Lovecraft was once recruited by Henneberger as the new editor of The Magazine of Fun, of all things. It appears to be about the closest he came to employment in the period, unless one counts a short stint of envelope-addressing, some small bits of copywriting, and a day as a New York City debt-collector.
“In the fall of 1924 Henneberger provisionally hired HPL to edit a new humor magazine that he was planning (possibly titled the Magazine of Fun) at $40 per week; HPL spent the next several weeks preparing jokes for the magazine, but it never got off the ground. [As pay] Henneberger gave HPL a credit of $60 at the Scribner Book Shop” (Lovecraft Encyclopedia).
“He has — or says he has — hired me for his new magazine at a salary beginning at $40.00 per wk” (letter from Lovecraft)
This was the Magazine of Fun at the end of 1921 / start of 1922, published out of Chicago which was where Henneberger was located. There was much verse in it, probably best described as being “ribald” in a saucy seaside-postcard sort of way, some jokes that are still good, and with occasional touches of dry social satire and pokes at censorship.
One can thus see how Lovecraft ‘the metrical mechanic’ might have used his talents in churning out such light verse, something he could do at the drop of a hat. He also had quite a comic side and a line in ‘snappy-patter’ newly picked up from Sandusky, as one can see in his letters.
In the May 1922 issue Lovecraft’s friend Ernest La Touche Hancock can be found contributing some light verse…
Hancock was a fellow professional light versifier and fellow British Empire loyalist, then getting toward the end of his life. Hancock was working at a time when one could still make a living from such an activity, and had he been younger (he died in 1926) he might have been the one offered the editorship. His verse is also found in other issues of the magazine. His presence suggests that this is the correct Magazine of Fun, and this hunch is confirmed by my finding a 1922 ownership statement that has Henneberger as owner…
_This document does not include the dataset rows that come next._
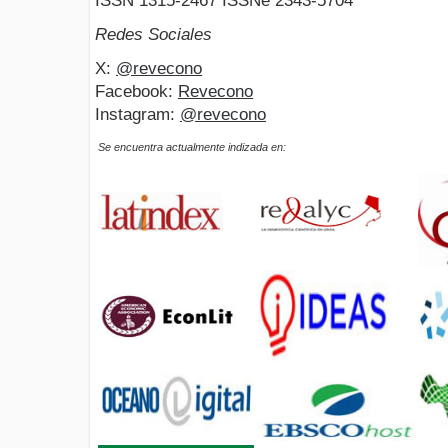
ISSN 1315-2467 ISSNe 2343-5704
Redes Sociales
X:
@revecono
Facebook:
Revecono
Instagram:
@revecono
Se encuentra actualmente indizada en:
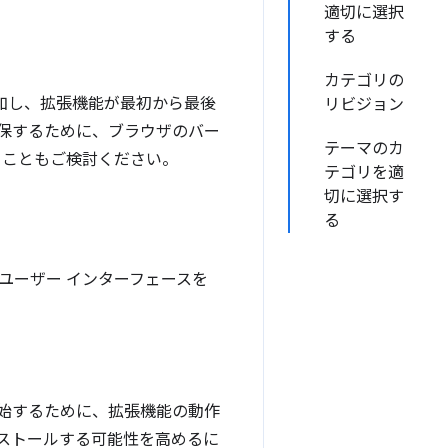
適切に選択
する
カテゴリの
加し、拡張機能が最初から最後
リビジョン
保するために、ブラウザのバー
テーマのカ
ることもご検討ください。
テゴリを適
切に選択す
る
ユーザー インターフェースを
始するために、拡張機能の動作
ストールする可能性を高めるに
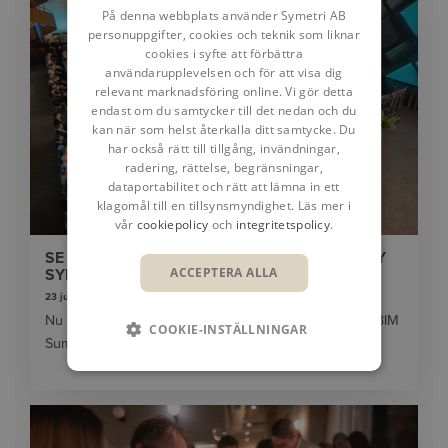
På denna webbplats använder Symetri AB
personuppgifter, cookies och teknik som liknar
cookies i syfte att förbättra
användarupplevelsen och för att visa dig
relevant marknadsföring online. Vi gör detta
endast om du samtycker till det nedan och du
kan när som helst återkalla ditt samtycke. Du
har också rätt till tillgång, invändningar,
radering, rättelse, begränsningar,
dataportabilitet och rätt att lämna in ett
klagomål till en tillsynsmyndighet. Läs mer i
vår
cookiepolicy
och
integritetspolicy
.
SE INSPELNINGAR FRÅN THE BIM SUMMIT BY
ACCEPTERA ALLA
SYMETRI 2026
23 juni 2026
Nu kan du titta på inspelningar on-demand från The BIM
COOKIE-INSTÄLLNINGAR
Summit by Symetri den 28 april.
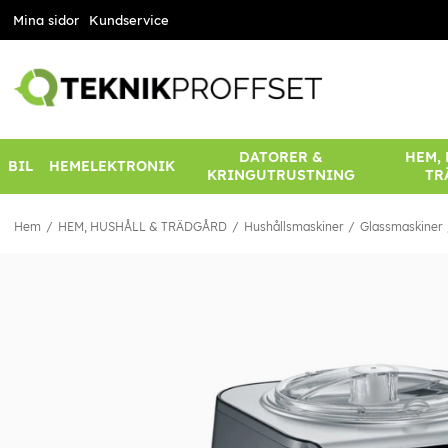
Mina sidor
Kundservice
DATORER &
HEM,
BIL
HEMELEKTRONIK
KRINGUTRUSTNING
TR
Hem
HEM, HUSHÅLL & TRÄDGÅRD
Hushållsmaskiner
Glassmaskiner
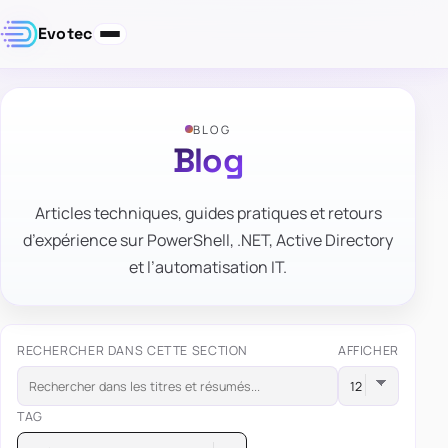
Evotec
BLOG
Blog
Articles techniques, guides pratiques et retours
d’expérience sur PowerShell, .NET, Active Directory
et l’automatisation IT.
RECHERCHER DANS CETTE SECTION
AFFICHER
TAG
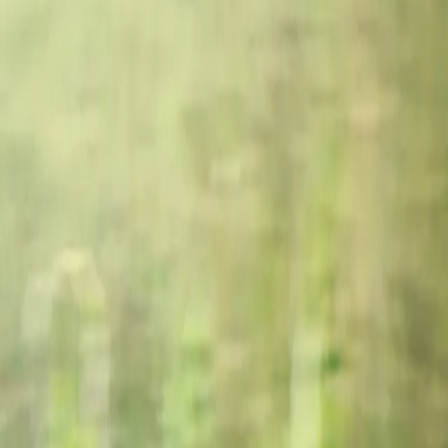
Fyn som omdrejningspunkt og en rute fra Nyborg til Odense
tælling.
The final issue known to collectors appears to have been April 1923, so my guess is that — with Weird Tales successfully launched — the title was given a final big ‘send-off’ issue and then shelved and pencilled in to be re-started under a new editor some 18 months later. There may of course have been plans for a wholly new title in that line, but it seems unlikely — why waste a snappy title that the news-stand buyers recognised?
Its final issue had offered a “French art section with 100 illustrations”. “French art” then being a euphemism for naughty pictures, these presumably helping to justify the cover’s double-price price-tag of 50 cents. One wonders how far its sales helped under-write the bills arising from the first issue of Weird Tales, which was on the news-stands February-March-April 1923. I guess the new book The Thing’s Incredible! The Secret Origins of Weird Tales may well have more details, but its price is staying high and thus I have not yet seen this.
One imagines that, as the new editor, Lovecraft might have tried to take title back toward its 1921/22 approach as seen above. Certainly it’s difficult to imagine Lovecraft helming a magazine of “under-the-counter” girlie drawings, “French art” and explicit limericks. But Lovecraft could probably have managed a ‘snappy verse’ quarterly in the 1921/22 style, perhaps with the likes of ‘wisecrack’ Sandusky and experienced light-versifier Kleiner as contributors. It’s perhaps relevant that he went to see Sandusky in Boston at this time. He could supply the magazine’s anti-liquor comedy-travelogues himself…
It’s delightful to think that a brown folder, somewhere in the world, might yet be found to contain the six weeks of work done by Lovecraft in the Fall/Autumn of 1924, its faded covers opening to reveal an unknown wad of lusty limericks, jaunty jokes, cunning pokes at the censors, and snappy cracks all signed ‘H.P. Lovecraft’.